Room 101, School of Arts and Sciences
Central Campus
Quantum computing is currently one of the most important areas of science and technology. Research in this field is being performed in universities, research institutes and companies in many countries in the world. In India, the National Quantum Mission will soon get underway.
Quantum computing has the potential to create an unprecedented revolution in science and technology as it could have a very strong impact in many areas of science and society. It is based on the power and uniqueness of quantum mechanics. This talk will focus on the basics of this field and the current status of its applications to properties of atoms and molecules using digital quantum computers and quantum annealers.
Professor Bhanu Pratap Das received his PhD in Physics in 1981 from the State University of New York at Albany, USA. He was a Postdoctoral Fellow at the University of California, Riverside, and the Max Planck Institute for Quantum Optics, Munich. He had held faculty positions at the Colorado State University, the Utah State University, the University of Oxford, and the Indian Institute of Technology, Bombay, before joining the Indian Institute of Astrophysics, where he spent 22 years as Professor, Senior Professor, and Distinguished Professor. He was a Professor of Physics at the Tokyo Institute of Technology from 2015 to 2021. He is currently the Director of the Center for Quantum Engineering Research and Education, TCG CREST, Kolkata, and Professor Emeritus at the Tokyo Institute of Technology. He has been a visiting professor at many leading universities and institutes in the USA, Europe, and Asia.
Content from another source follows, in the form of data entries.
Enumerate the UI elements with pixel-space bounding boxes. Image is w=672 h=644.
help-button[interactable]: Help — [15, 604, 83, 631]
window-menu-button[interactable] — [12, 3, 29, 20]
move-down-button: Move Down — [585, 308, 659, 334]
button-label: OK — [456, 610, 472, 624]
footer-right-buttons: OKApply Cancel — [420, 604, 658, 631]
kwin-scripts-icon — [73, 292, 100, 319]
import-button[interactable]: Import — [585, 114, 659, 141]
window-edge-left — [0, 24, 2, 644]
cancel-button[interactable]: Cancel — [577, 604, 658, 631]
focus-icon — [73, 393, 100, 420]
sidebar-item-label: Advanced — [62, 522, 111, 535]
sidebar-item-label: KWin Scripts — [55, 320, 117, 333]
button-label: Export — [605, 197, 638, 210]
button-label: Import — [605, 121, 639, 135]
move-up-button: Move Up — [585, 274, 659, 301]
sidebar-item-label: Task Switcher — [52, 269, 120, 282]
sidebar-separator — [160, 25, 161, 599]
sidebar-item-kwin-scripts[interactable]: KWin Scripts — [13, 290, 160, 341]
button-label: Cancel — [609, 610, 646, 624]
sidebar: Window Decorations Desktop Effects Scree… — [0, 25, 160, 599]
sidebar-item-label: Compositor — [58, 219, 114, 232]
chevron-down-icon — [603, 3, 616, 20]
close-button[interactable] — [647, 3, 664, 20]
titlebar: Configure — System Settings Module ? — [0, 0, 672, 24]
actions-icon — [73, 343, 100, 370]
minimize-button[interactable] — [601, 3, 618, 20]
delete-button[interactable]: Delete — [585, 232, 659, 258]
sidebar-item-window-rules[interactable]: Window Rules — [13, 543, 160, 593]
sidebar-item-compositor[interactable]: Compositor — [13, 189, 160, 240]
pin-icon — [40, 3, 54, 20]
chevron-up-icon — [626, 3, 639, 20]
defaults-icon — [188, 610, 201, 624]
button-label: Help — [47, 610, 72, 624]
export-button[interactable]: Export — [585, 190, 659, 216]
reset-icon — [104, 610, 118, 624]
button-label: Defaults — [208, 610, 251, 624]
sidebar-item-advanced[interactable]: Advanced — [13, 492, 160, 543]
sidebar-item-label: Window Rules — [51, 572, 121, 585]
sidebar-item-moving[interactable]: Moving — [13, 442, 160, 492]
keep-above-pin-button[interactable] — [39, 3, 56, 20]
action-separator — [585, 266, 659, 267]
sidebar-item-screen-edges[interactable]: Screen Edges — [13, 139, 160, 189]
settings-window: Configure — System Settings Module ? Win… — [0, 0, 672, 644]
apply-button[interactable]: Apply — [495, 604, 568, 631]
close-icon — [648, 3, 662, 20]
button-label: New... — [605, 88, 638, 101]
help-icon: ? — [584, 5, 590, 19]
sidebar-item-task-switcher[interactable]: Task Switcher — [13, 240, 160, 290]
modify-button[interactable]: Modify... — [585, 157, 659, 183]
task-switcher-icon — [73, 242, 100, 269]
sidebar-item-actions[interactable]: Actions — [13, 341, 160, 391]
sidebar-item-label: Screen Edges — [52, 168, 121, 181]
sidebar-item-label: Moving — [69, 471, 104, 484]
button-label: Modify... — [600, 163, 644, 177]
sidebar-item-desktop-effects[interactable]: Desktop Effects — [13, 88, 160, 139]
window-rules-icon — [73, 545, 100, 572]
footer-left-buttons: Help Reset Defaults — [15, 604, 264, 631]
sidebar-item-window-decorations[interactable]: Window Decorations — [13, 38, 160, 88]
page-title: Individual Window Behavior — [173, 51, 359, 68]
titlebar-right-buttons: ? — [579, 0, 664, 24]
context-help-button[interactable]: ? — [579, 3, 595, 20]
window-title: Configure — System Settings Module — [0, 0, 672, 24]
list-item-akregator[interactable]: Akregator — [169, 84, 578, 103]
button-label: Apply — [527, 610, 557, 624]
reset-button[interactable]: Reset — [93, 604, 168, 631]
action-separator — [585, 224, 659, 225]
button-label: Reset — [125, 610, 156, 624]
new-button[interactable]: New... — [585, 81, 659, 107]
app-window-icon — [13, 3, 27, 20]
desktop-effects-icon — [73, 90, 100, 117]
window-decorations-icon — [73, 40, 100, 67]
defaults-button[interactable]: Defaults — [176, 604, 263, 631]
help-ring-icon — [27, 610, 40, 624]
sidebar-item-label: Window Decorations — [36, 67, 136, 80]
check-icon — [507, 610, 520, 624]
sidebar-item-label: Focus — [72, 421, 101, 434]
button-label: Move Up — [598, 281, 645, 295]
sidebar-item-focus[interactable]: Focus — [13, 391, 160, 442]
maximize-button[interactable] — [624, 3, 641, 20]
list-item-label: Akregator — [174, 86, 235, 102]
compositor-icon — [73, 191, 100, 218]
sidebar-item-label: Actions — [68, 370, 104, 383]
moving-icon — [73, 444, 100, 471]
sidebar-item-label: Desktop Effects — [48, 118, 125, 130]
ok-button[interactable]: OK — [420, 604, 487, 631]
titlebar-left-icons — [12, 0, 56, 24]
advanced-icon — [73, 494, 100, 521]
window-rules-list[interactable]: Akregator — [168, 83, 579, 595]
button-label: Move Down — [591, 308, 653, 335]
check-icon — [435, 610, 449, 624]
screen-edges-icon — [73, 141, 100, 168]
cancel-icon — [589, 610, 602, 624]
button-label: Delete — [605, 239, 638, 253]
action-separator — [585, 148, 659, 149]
Professor Das' primary research interest is new physics beyond the Standard Model of elementary particles using atoms and molecules. He has applied state-of-the-art quantum many-body theories to problems in different areas of physics. He and his collaborators have recently performed the first calculations of the properties of atoms and new properties of molecules on a quantum computer and a quantum annealer. He is an elected Fellow of the American Physical Society for his contributions to fundamental physics.